* What you should do: Scan the following material for the string "click" and copy each line in which it appears.

* Records shown:
--- --- ---
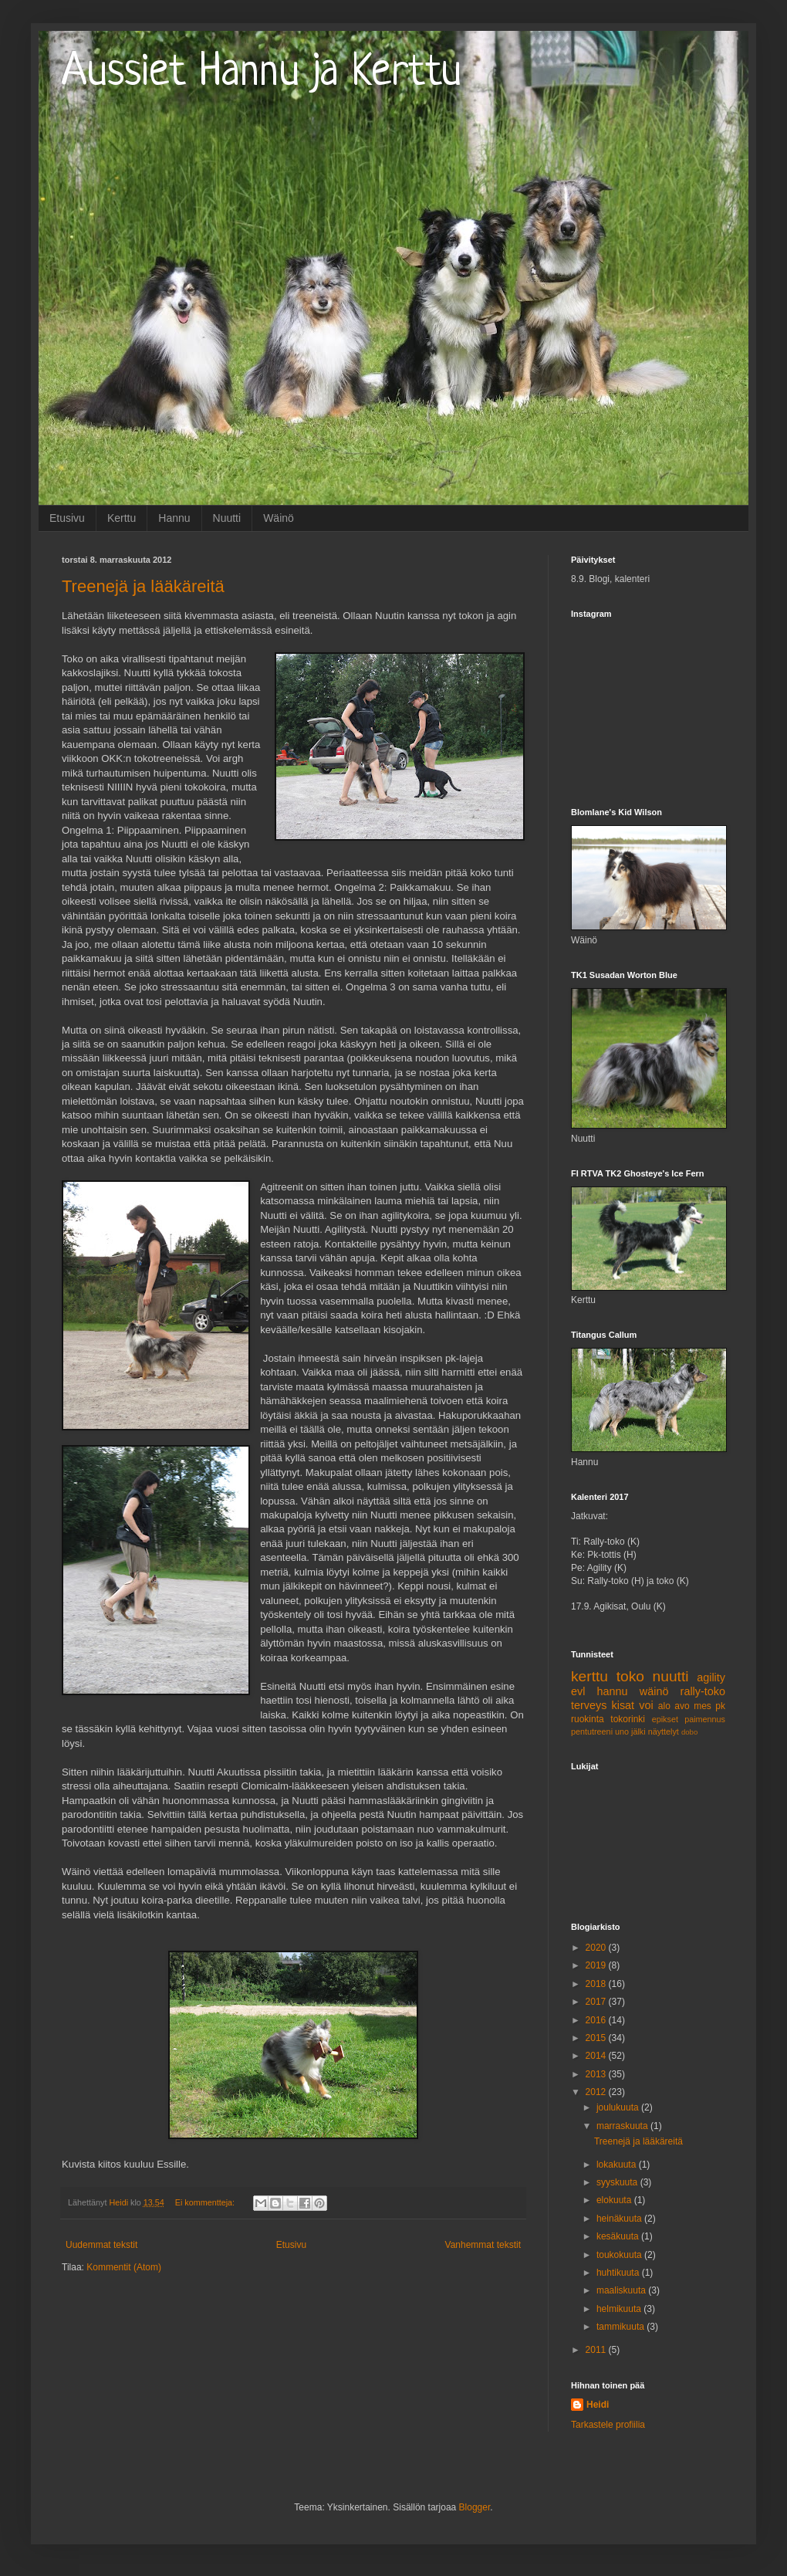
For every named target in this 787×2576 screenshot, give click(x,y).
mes (702, 1706)
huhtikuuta (619, 2272)
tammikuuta (621, 2326)
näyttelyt (663, 1731)
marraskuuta (623, 2126)
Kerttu (121, 518)
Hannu (174, 518)
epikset (665, 1719)
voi (646, 1705)
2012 (597, 2092)
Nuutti (227, 518)
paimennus (704, 1719)
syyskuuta (618, 2182)
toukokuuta (620, 2254)
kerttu (589, 1676)
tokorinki (627, 1719)
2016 (597, 2020)
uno (622, 1731)
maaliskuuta (622, 2290)
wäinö (654, 1691)
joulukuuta (618, 2107)
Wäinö (278, 518)
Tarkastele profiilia (608, 2424)
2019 (597, 1965)
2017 (597, 2001)
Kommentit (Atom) (123, 2267)
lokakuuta (617, 2164)
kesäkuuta (618, 2236)
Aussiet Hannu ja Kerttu (261, 73)
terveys (588, 1705)
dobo (689, 1732)
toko (630, 1676)
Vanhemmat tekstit (483, 2244)
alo (664, 1706)
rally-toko (703, 1691)
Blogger (475, 2507)
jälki (638, 1731)
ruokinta (587, 1719)
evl (578, 1691)
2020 (597, 1947)
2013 (597, 2074)
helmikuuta (619, 2309)
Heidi (597, 2404)
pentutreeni (592, 1731)
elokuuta (615, 2200)
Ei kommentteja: (206, 2202)
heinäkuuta (620, 2218)
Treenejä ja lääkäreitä (143, 586)
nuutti (671, 1676)
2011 (597, 2349)
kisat (623, 1705)
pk (720, 1706)
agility (711, 1677)
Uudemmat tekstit (101, 2244)
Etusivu (67, 518)
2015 (597, 2038)
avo (681, 1706)
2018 (597, 1984)
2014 (597, 2055)
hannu (612, 1691)
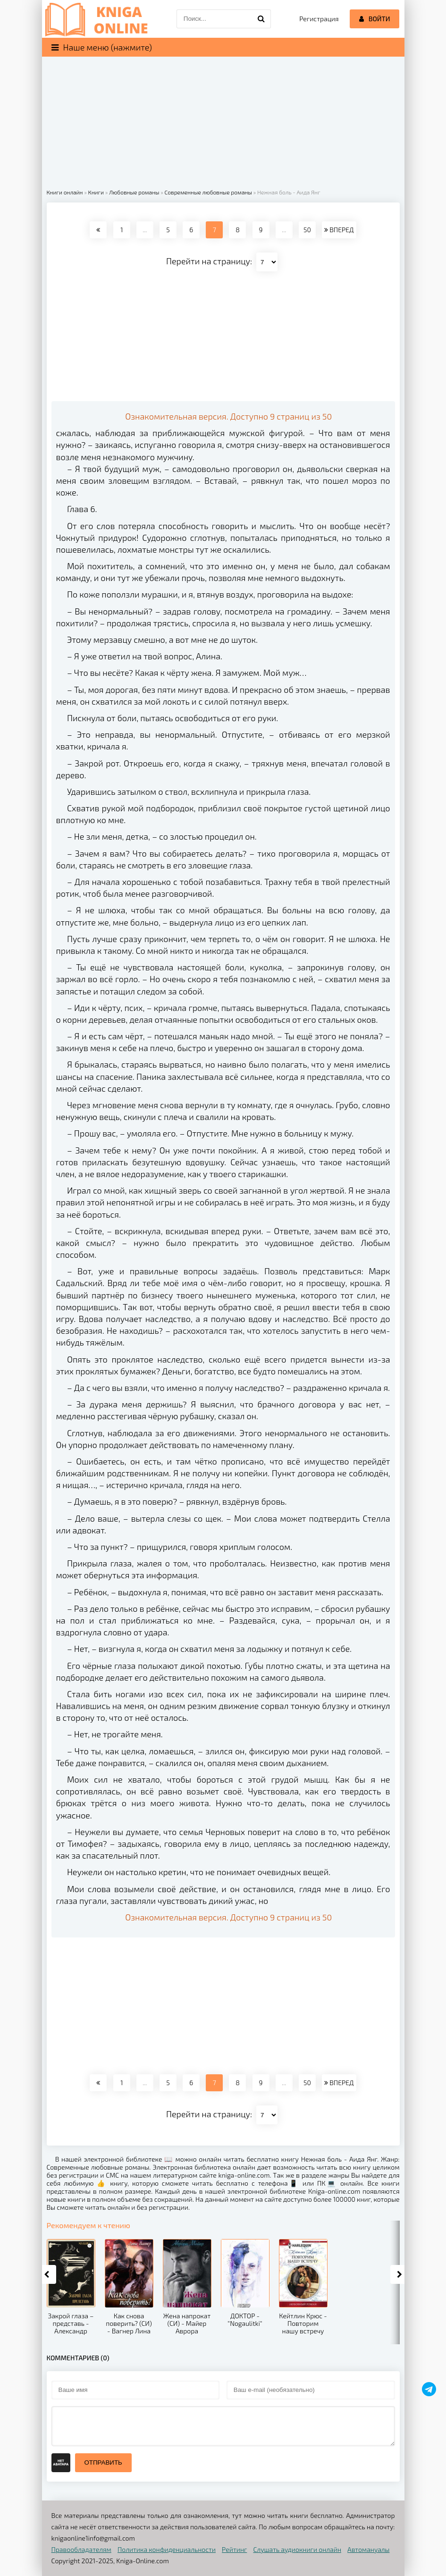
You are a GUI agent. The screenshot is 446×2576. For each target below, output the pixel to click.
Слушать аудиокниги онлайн (297, 2549)
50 (307, 230)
--- --- ---
* Final answer:
For every named target in this 787×2576 screenshot, give click(x,y).
You are a GUI agent. The screenshot is 446×2576. For each target below, output the pixel to click.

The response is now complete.